[Problem requirements] Which lines in the records below include the word "poput"? Report each of them in full.

[Input material]
☆ ☆ ☆ ☆

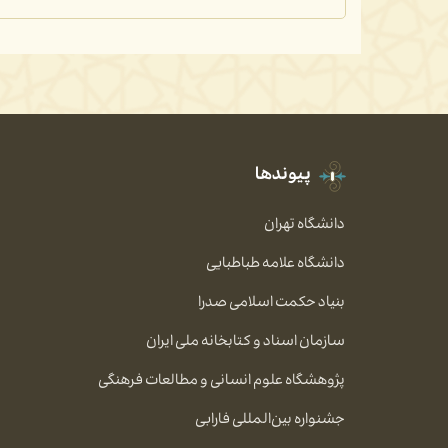
پیوندها
دانشگاه تهران
دانشگاه علامه طباطبایی
بنیاد حکمت اسلامی صدرا
سازمان اسناد و کتابخانه ملی ایران
پژوهشگاه علوم انسانی و مطالعات فرهنگی
جشنواره بین‌المللی فارابی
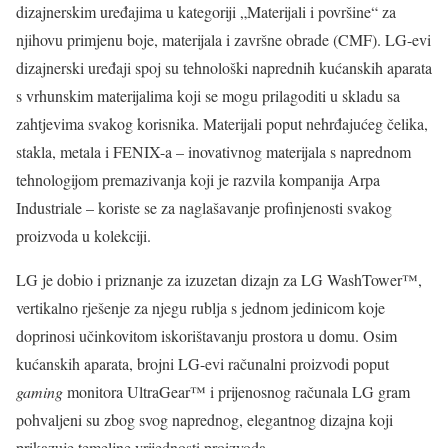
dizajnerskim uređajima u kategoriji „Materijali i površine“ za
njihovu primjenu boje, materijala i završne obrade (CMF). LG-evi
dizajnerski uređaji spoj su tehnološki naprednih kućanskih aparata
s vrhunskim materijalima koji se mogu prilagoditi u skladu sa
zahtjevima svakog korisnika. Materijali poput nehrđajućeg čelika,
stakla, metala i FENIX-a – inovativnog materijala s naprednom
tehnologijom premazivanja koji je razvila kompanija Arpa
Industriale – koriste se za naglašavanje profinjenosti svakog
proizvoda u kolekciji.
LG je dobio i priznanje za izuzetan dizajn za LG WashTower™,
vertikalno rješenje za njegu rublja s jednom jedinicom koje
doprinosi učinkovitom iskorištavanju prostora u domu. Osim
kućanskih aparata, brojni LG-evi računalni proizvodi poput
gaming
monitora UltraGear™ i prijenosnog računala LG gram
pohvaljeni su zbog svog naprednog, elegantnog dizajna koji
prikazuje temeljne vrijednosti proizvoda.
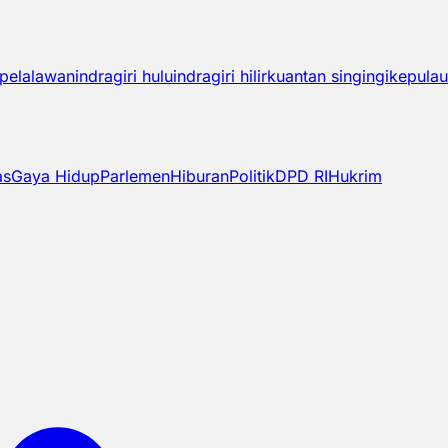
pelalawan
indragiri hulu
indragiri hilir
kuantan singingi
kepulau
as
Gaya Hidup
Parlemen
Hiburan
Politik
DPD RI
Hukrim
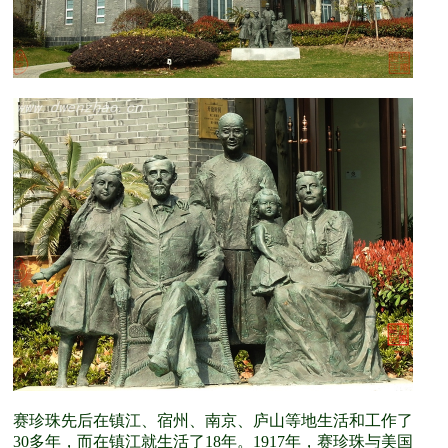
赛珍珠先后在镇江、宿州、南京、庐山等地生活和工作了
30多年，而在镇江就生活了18年。1917年，赛珍珠与美国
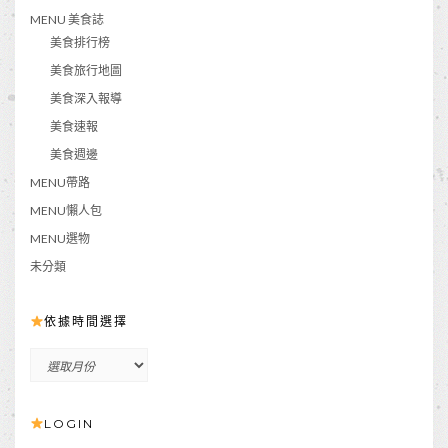
MENU 美食誌
美食排行榜
美食旅行地圖
美食深入報導
美食速報
美食週邊
MENU帶路
MENU懶人包
MENU選物
未分類
依據時間選擇
依
據
時
LOGIN
間
選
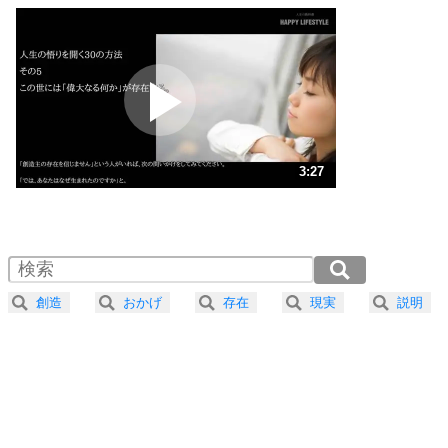
いっそのこと、他人を見ない。
いらいらしない人になる30の方法
プラス思考
2
ポジティブになれない原因は、行動しないから。
ポジティブ思考になる30の方法
ストレス対策
3
人生、なんとかなるもの。
3:27
気楽に生きる30の方法
1.0倍速 （812KB 3分27秒）
1.5倍速 （541KB 2分18秒）
自分磨き
4
器の大きい人は、怒りを優しさで表現する。
2.0倍速 （406KB 1分43秒）
器の大きい人になる30の方法
2.5倍速 （325KB 1分23秒）
創造
おかげ
存在
現実
説明
3.0倍速 （271KB 1分9秒）
プラス思考
5
ネガティブな人は、複雑に考える。
3.5倍速 （233KB 59秒）
ポジティブな人は、シンプルに考える。
4.0倍速 （204KB 51秒）
ポジティブ思考になる30の方法
ストレス対策
6
価値観を捨てると、いらいらも消える。
いらいらしない人になる30の方法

☆ ☆ ☆ ☆

[Task solution]
zahtjevima svakog korisnika. Materijali poput nehrđajućeg čelika,
kućanskih aparata, brojni LG-evi računalni proizvodi poput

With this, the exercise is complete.